The combined effect (simultanous application of the hand and heel) might, at first blush, appear to break one of the first principles of Baucherism, namely, never apply the hand and the heel simultaneously, know as “Hand without legs, legs without hand“. And, technically, it does compromise the principle – but only from our perspective, not from the horse’s. How is this?
The essence of the principle is to avoid the horse ever becoming confused by thinking we’re ordering him to “stop” and “go” at the same time. The combined effect does not actually break the rule in the horse’s mind, because what it actually communicates is: “stop and stop” (at the same time). And its effectiveness is nothing to do with pain from the bit and/or pain from the spurs, nor pain from both simultaneously. It’s that he is completely contained and enclosed within the aids, and has no “move” to make. The hand prevents any escape of the aids through forward motion and ducking below the bit. At this point, he’s convinced of this ‘fact’ through prior jaw flexions and the’ lesson of the hand’. The legs prevent any means of escape backward or laterally – which he knows (separately) via the lesson of the heel*. It is mentally quite claustrophobic for him, but not physically abusive. He simply cannot compute any answer other than to hold still (because there is no other answer), at which point his anxiety is immediately relieved by our release of the hand and the heel for as long as he complies, reinforcing the very behavior we want each time we resort to such means. Getting straight and still makes his world a great place to be every time – moreover, he is reflexively inclined to bring his hind legs further beneath him.
The horse’s subsequent awareness of our potential recourse to the combined effect speedily obviates the need for it as an ad hoc corrective or emergency brake. He will begin rapidly preparing to immobilize himself upon sensing the approach of both aids simultaneously, anticipating our intent well before we have to make good on the threat.

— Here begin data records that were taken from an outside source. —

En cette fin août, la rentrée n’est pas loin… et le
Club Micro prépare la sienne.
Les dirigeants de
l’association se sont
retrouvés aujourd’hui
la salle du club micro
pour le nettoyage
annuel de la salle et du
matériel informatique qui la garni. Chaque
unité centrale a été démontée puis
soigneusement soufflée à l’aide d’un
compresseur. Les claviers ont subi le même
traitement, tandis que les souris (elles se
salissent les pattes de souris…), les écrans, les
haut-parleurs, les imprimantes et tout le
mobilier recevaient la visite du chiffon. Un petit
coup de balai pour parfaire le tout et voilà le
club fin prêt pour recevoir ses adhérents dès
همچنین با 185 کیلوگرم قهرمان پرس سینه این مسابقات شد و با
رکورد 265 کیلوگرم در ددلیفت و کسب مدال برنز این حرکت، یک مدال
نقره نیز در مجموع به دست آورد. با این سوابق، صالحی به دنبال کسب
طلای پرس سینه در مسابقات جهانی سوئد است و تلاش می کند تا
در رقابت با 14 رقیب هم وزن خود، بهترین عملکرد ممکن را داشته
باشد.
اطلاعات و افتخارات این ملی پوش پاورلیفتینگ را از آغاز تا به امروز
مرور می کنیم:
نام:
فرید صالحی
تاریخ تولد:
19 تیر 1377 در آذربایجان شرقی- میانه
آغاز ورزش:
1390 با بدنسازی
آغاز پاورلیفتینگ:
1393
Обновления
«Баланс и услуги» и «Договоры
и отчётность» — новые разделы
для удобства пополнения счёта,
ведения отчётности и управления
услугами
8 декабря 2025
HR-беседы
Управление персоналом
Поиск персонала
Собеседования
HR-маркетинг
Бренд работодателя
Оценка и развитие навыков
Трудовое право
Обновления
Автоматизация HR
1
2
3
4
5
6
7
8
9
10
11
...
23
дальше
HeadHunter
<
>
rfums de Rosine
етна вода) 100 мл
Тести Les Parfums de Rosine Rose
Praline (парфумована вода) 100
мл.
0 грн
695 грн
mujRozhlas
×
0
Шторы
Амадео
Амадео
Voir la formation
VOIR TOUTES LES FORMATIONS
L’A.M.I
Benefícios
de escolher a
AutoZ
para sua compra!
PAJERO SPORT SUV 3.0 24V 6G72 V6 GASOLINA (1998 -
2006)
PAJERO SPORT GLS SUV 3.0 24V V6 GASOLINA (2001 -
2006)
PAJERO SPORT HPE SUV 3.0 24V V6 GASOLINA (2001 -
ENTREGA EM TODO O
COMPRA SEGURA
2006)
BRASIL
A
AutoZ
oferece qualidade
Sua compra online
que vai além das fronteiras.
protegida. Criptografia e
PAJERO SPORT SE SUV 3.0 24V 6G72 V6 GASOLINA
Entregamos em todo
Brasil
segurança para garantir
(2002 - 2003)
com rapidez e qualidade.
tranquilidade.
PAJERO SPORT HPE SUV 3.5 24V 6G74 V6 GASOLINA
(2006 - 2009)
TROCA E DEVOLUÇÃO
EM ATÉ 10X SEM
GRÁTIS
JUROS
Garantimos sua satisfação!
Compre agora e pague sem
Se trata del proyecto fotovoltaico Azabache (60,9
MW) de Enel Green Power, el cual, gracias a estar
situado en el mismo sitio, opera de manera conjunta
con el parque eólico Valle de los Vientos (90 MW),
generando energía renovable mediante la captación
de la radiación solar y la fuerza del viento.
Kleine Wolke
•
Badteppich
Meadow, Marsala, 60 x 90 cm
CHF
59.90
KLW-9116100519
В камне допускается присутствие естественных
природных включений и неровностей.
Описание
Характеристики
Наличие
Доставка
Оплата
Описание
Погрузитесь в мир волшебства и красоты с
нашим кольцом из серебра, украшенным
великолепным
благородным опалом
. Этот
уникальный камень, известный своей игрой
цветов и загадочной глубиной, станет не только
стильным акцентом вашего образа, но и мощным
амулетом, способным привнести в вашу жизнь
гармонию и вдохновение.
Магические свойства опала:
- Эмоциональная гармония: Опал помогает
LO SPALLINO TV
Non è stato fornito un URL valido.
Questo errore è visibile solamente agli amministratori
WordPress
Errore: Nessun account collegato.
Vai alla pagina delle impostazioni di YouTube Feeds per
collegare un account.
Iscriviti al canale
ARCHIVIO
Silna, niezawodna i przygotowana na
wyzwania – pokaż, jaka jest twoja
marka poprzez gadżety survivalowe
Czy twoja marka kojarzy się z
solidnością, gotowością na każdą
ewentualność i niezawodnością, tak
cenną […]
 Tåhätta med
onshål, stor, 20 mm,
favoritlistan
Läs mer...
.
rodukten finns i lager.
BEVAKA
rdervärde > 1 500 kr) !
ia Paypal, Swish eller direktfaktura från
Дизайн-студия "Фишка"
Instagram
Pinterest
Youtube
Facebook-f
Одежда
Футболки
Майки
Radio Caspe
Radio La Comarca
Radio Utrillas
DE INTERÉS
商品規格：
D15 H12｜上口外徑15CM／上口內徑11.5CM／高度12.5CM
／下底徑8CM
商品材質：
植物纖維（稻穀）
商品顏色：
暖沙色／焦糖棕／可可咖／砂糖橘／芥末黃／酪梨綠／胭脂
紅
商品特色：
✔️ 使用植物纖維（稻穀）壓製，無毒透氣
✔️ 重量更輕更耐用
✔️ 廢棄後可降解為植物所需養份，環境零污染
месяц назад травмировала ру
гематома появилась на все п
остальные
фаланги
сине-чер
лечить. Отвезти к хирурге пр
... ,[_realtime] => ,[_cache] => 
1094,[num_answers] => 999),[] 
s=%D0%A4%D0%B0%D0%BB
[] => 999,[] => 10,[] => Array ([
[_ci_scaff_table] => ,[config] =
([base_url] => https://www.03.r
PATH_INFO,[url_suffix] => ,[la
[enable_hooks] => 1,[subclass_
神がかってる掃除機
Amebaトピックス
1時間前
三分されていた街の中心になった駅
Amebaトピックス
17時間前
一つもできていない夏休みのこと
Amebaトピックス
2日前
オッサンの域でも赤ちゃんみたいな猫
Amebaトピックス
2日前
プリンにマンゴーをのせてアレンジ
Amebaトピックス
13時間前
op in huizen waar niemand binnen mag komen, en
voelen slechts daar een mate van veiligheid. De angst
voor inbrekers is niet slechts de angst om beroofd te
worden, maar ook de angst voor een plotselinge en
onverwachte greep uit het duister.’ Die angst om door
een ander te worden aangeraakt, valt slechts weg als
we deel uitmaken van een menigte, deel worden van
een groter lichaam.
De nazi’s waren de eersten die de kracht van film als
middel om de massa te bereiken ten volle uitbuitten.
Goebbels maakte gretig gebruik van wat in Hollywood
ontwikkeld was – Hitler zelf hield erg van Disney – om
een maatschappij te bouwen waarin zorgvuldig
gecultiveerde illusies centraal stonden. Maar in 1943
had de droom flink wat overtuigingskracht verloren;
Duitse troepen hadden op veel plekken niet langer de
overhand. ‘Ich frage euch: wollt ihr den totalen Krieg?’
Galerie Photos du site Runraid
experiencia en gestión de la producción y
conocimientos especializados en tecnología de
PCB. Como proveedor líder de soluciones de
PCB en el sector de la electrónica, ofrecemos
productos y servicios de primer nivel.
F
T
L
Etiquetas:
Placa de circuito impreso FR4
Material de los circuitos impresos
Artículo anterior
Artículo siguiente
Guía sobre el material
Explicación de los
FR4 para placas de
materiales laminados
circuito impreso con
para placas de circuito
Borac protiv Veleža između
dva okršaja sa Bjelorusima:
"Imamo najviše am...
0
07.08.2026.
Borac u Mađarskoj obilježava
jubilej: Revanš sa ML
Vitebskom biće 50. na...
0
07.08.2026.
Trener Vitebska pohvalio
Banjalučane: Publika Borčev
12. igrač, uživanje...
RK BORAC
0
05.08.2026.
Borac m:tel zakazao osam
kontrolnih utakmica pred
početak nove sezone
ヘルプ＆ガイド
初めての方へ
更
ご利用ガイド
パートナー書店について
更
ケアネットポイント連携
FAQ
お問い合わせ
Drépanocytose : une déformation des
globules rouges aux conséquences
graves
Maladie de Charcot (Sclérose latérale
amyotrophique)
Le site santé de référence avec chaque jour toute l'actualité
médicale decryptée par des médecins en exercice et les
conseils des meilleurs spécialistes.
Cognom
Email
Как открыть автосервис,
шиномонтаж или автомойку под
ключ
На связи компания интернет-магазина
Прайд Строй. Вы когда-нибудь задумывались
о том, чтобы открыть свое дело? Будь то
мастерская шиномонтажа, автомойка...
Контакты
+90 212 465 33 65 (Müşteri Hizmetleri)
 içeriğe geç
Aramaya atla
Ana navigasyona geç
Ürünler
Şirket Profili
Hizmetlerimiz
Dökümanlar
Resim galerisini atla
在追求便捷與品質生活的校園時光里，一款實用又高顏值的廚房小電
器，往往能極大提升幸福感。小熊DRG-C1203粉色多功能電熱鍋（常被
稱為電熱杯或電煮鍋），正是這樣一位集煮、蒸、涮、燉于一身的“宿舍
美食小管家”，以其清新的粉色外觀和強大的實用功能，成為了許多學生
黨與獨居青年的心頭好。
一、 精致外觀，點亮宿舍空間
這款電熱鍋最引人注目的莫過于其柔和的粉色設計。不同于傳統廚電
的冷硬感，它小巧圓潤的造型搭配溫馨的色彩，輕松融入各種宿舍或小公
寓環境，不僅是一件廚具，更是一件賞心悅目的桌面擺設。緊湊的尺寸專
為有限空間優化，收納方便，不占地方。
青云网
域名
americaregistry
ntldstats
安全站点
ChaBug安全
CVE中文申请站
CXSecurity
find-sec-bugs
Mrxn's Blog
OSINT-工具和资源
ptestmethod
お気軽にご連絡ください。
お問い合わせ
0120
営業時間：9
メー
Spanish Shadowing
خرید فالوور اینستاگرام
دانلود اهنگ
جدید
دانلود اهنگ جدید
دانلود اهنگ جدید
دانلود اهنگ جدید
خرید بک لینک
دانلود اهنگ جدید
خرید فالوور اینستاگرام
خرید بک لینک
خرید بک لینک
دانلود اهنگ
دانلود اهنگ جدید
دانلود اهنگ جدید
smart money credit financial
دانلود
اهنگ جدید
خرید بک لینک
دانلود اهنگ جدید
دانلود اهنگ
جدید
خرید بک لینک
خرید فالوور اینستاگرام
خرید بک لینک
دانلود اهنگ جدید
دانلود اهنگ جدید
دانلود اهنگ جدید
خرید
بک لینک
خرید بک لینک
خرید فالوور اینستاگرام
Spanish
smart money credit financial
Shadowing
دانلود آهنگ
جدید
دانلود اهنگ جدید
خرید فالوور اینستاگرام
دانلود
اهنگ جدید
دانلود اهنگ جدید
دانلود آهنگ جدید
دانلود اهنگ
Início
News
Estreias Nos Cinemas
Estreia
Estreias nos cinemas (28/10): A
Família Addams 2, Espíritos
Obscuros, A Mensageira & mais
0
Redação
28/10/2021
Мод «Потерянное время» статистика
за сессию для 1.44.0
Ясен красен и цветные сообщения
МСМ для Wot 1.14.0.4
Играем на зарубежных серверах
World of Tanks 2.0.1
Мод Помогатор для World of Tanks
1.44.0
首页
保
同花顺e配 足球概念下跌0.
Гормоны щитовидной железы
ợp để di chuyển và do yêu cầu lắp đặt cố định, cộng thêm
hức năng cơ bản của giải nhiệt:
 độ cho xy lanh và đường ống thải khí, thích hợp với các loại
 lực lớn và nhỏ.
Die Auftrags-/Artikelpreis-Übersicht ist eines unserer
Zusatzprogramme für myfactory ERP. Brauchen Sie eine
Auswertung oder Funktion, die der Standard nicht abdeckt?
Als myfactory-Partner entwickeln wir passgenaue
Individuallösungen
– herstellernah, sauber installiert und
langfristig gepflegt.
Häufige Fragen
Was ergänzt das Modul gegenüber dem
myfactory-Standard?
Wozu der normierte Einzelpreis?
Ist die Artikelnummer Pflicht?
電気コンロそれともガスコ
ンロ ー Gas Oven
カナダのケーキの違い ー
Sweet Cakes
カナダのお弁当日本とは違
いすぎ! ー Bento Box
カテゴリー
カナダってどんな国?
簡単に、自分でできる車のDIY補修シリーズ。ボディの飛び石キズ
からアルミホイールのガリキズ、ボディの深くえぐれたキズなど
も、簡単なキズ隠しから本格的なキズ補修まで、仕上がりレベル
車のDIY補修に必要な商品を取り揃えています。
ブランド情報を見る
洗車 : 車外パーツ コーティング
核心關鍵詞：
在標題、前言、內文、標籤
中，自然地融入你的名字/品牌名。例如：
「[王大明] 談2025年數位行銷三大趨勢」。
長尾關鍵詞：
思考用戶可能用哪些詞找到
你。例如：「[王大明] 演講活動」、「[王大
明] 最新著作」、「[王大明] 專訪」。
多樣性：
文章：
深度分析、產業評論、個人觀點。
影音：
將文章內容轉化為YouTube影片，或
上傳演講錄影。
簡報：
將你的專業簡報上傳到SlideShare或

Respect for the heel is installed immediately, as will be evidenced by his telepathic response to the most subtle pressure of the calf when asked to mobilize, collect, or halt (concepts I will expand upon in more detail when we address Baucherist communications). For now, suffice it to say, once you have obtained a secure seat – such that you may position your legs independently without, in any event, using them to balance or grip, you’ll need to become acclimated to riding with spurs to advance your riding capability. Wear them with dignity and some swagger once you’ve earned them by learning to use them with finesse, and as the instruments they are intended to be. Only microbes will mistake you for the wrong sort of “cowboy”. I will declare you a burgeoning ecuyer, and we shall leave the underclassmen to themselves.